Dataset entries
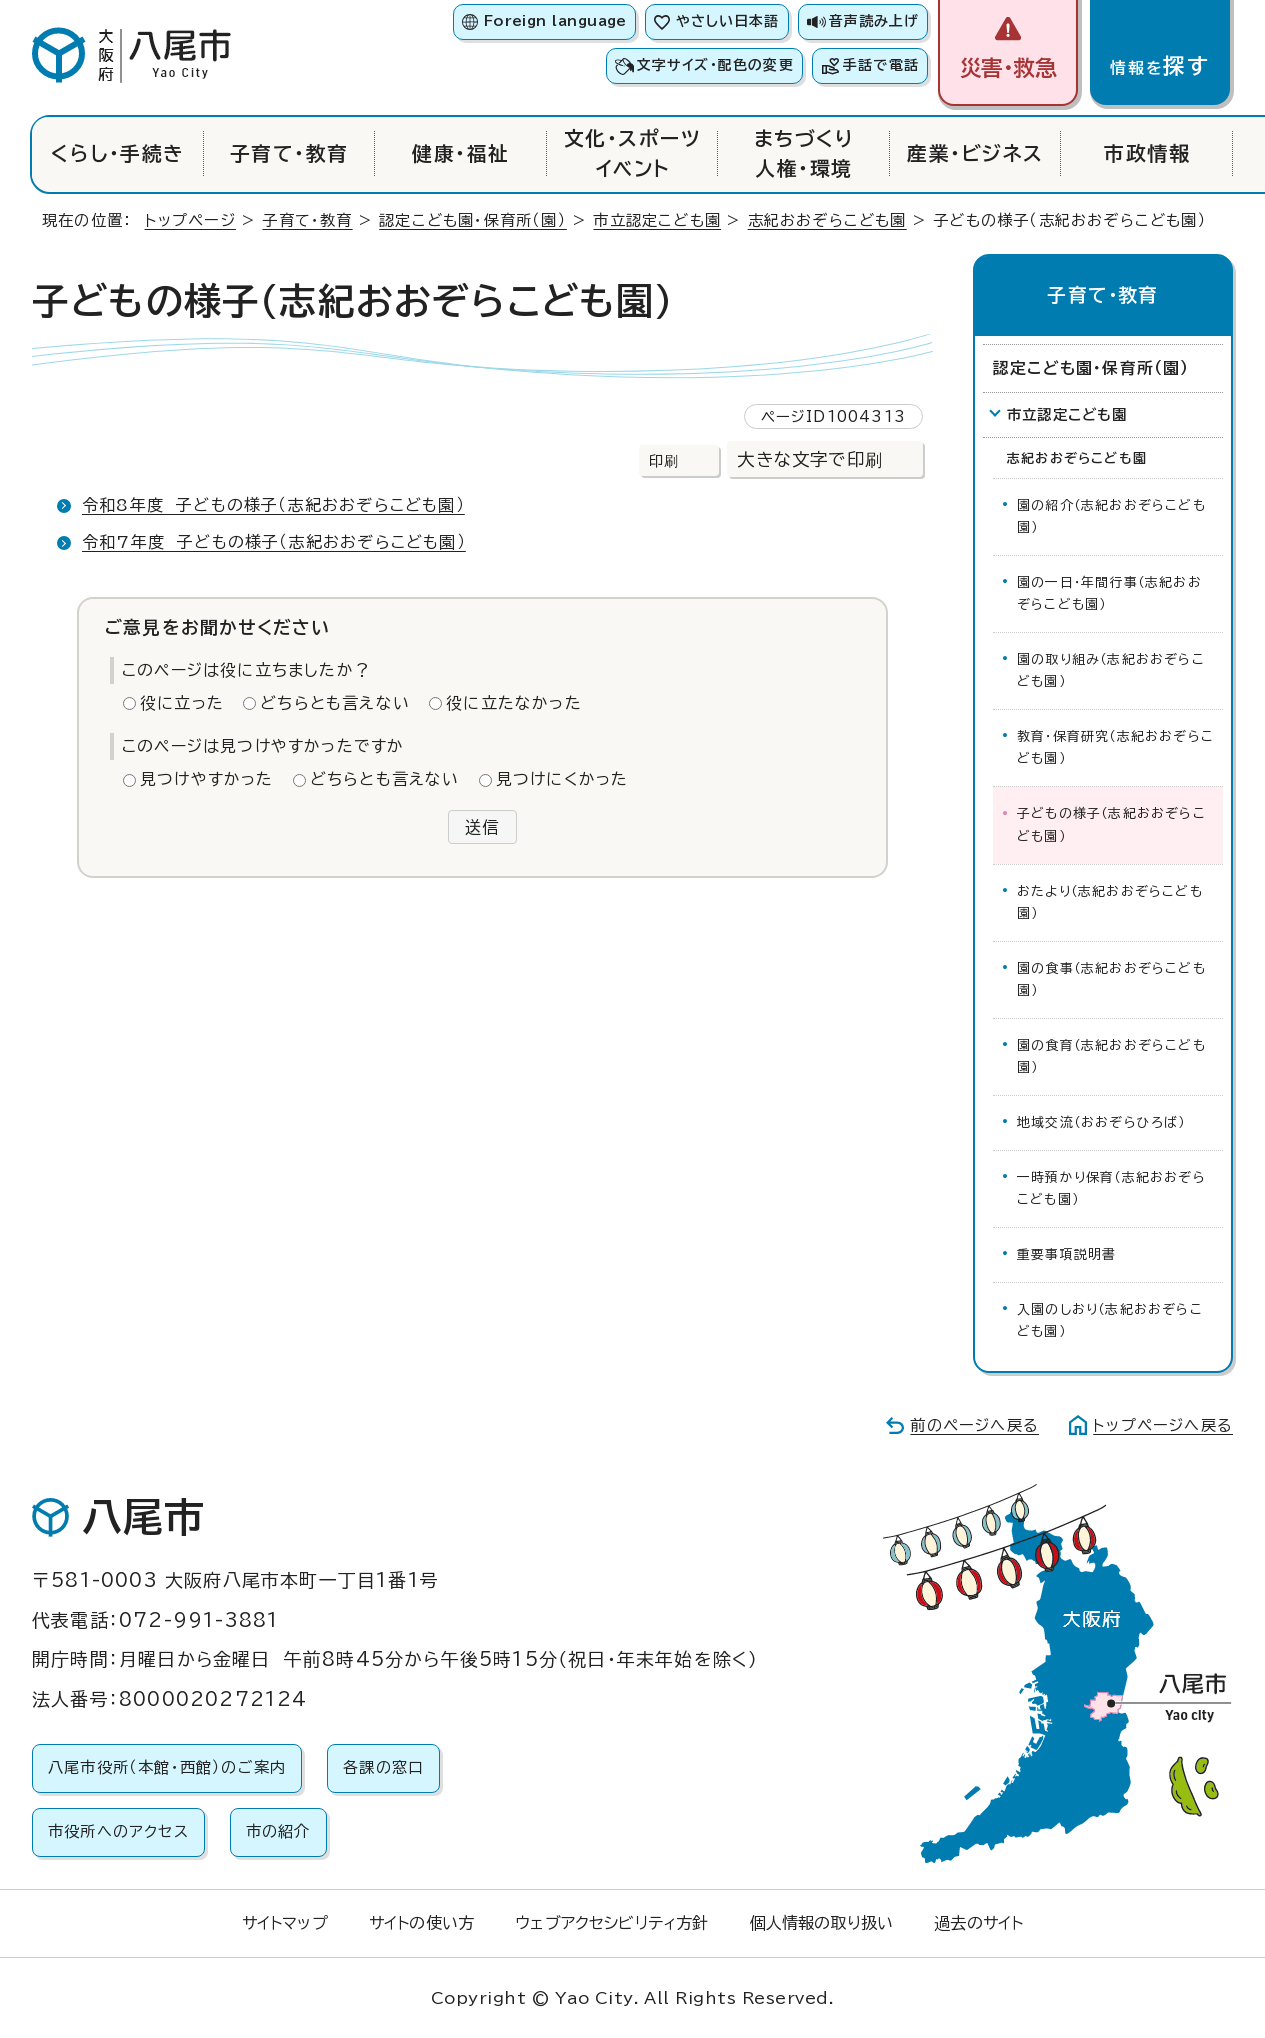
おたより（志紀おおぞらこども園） (1110, 902)
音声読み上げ (874, 21)
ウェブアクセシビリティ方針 (611, 1923)
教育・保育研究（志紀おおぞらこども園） (1115, 747)
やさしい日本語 (727, 21)
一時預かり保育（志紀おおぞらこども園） (1111, 1188)
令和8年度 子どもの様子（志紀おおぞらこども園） (273, 505)
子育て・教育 (289, 153)
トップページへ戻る (1163, 1425)
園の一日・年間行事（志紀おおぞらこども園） (1109, 593)
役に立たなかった (514, 703)
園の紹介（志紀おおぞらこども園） (1111, 516)
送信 (482, 827)
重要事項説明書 (1066, 1254)
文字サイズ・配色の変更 (715, 65)
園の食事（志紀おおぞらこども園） (1111, 979)
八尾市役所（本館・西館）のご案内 (167, 1767)
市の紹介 (278, 1831)
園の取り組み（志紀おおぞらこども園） (1111, 670)
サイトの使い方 (421, 1923)
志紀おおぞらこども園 (827, 220)
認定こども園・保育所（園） (473, 220)
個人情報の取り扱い (821, 1923)
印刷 (664, 460)
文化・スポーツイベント (632, 153)
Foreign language (555, 21)
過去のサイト (978, 1923)
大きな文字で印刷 (810, 459)
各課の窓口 (383, 1767)
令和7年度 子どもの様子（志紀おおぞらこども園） (274, 542)
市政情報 (1147, 153)
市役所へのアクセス (118, 1831)
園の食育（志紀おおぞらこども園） (1111, 1056)
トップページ (190, 220)
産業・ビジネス (975, 153)
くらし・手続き (117, 153)
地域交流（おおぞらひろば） (1101, 1122)
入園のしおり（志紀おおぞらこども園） (1110, 1320)
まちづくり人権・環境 (804, 153)
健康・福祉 (460, 153)
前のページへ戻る (974, 1425)
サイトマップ (285, 1923)
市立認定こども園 (657, 220)
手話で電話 (881, 65)
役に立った (182, 703)
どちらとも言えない (335, 703)
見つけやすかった (207, 779)
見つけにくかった (562, 779)
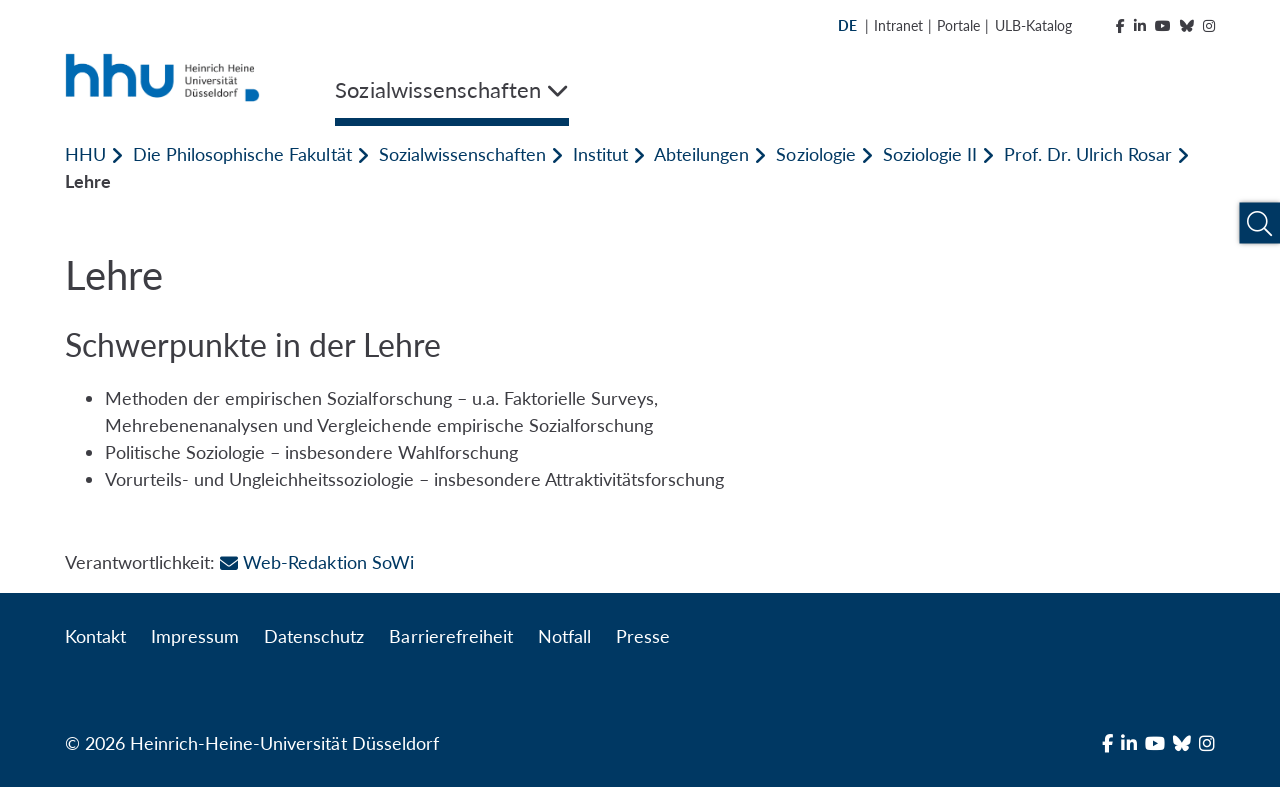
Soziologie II (930, 154)
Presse (643, 636)
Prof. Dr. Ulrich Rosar (1088, 154)
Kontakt (95, 636)
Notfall (564, 636)
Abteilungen (701, 154)
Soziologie (815, 154)
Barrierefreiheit (450, 636)
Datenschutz (314, 636)
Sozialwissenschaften (462, 154)
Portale (958, 25)
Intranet (898, 25)
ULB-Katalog (1033, 25)
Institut (600, 154)
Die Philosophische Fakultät (242, 154)
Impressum (195, 636)
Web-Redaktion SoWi (316, 562)
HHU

* **Exercise**: All pictures are to be skipped; the lines from the first line of the records through the line containing "文化・スポーツイベント (632, 153)" are to be repeated exactly, both ends included.

* **Exercise output**:
おたより（志紀おおぞらこども園） (1110, 902)
音声読み上げ (874, 21)
ウェブアクセシビリティ方針 (611, 1923)
教育・保育研究（志紀おおぞらこども園） (1115, 747)
やさしい日本語 (727, 21)
一時預かり保育（志紀おおぞらこども園） (1111, 1188)
令和8年度 子どもの様子（志紀おおぞらこども園） (273, 505)
子育て・教育 (289, 153)
トップページへ戻る (1163, 1425)
園の一日・年間行事（志紀おおぞらこども園） (1109, 593)
役に立たなかった (514, 703)
園の紹介（志紀おおぞらこども園） (1111, 516)
送信 (482, 827)
重要事項説明書 (1066, 1254)
文字サイズ・配色の変更 (715, 65)
園の食事（志紀おおぞらこども園） (1111, 979)
八尾市役所（本館・西館）のご案内 (167, 1767)
市の紹介 (278, 1831)
園の取り組み（志紀おおぞらこども園） (1111, 670)
サイトの使い方 (421, 1923)
志紀おおぞらこども園 (827, 220)
認定こども園・保育所（園） (473, 220)
個人情報の取り扱い (821, 1923)
印刷 (664, 460)
文化・スポーツイベント (632, 153)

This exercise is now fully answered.